Quantum Extreme Learning of molecular potential energy surfaces and force fields
- URL: http://arxiv.org/abs/2406.14607v1
- Date: Thu, 20 Jun 2024 18:00:01 GMT
- Title: Quantum Extreme Learning of molecular potential energy surfaces and force fields
- Authors: Gabriele Lo Monaco, Marco Bertini, Salvatore Lorenzo, G. Massimo Palma,
- Abstract summary: A quantum neural network is used to learn the potential energy surface and force field of molecular systems.
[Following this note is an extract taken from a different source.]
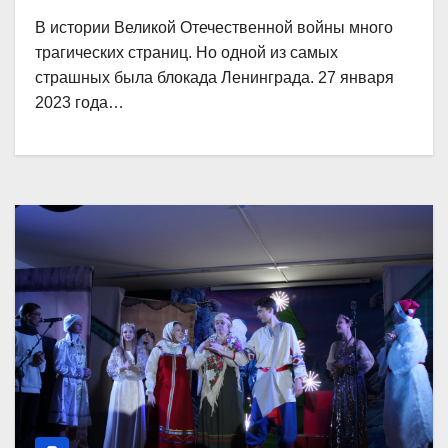
В истории Великой Отечественной войны много
трагических страниц. Но одной из самых
страшных была блокада Ленинграда. 27 января
2023 года…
This particular supervised learning routine allows for resource-efficient training, consisting of a simple linear regression performed on a classical computer.
We have tested a setup that can be used to study molecules of any dimension and is optimized for immediate use on NISQ devices.
Compared to other supervised learning routines, the proposed setup requires minimal quantum resources, making it feasible for direct implementation on quantum platforms.
- Score: 5.13730975608994
- License: http://creativecommons.org/licenses/by/4.0/
- Abstract: Quantum machine learning algorithms are expected to play a pivotal role in quantum chemistry simulations in the immediate future. One such key application is the training of a quantum neural network to learn the potential energy surface and force field of molecular systems. We address this task by using the quantum extreme learning machine paradigm. This particular supervised learning routine allows for resource-efficient training, consisting of a simple linear regression performed on a classical computer. We have tested a setup that can be used to study molecules of any dimension and is optimized for immediate use on NISQ devices with a limited number of native gates. We have applied this setup to three case studies: lithium hydride, water, and formamide, carrying out both noiseless simulations and actual implementation on IBM quantum hardware. Compared to other supervised learning routines, the proposed setup requires minimal quantum resources, making it feasible for direct implementation on quantum platforms, while still achieving a high level of predictive accuracy compared to simulations. Our encouraging results pave the way towards the future application to more complex molecules, being the proposed setup scalable.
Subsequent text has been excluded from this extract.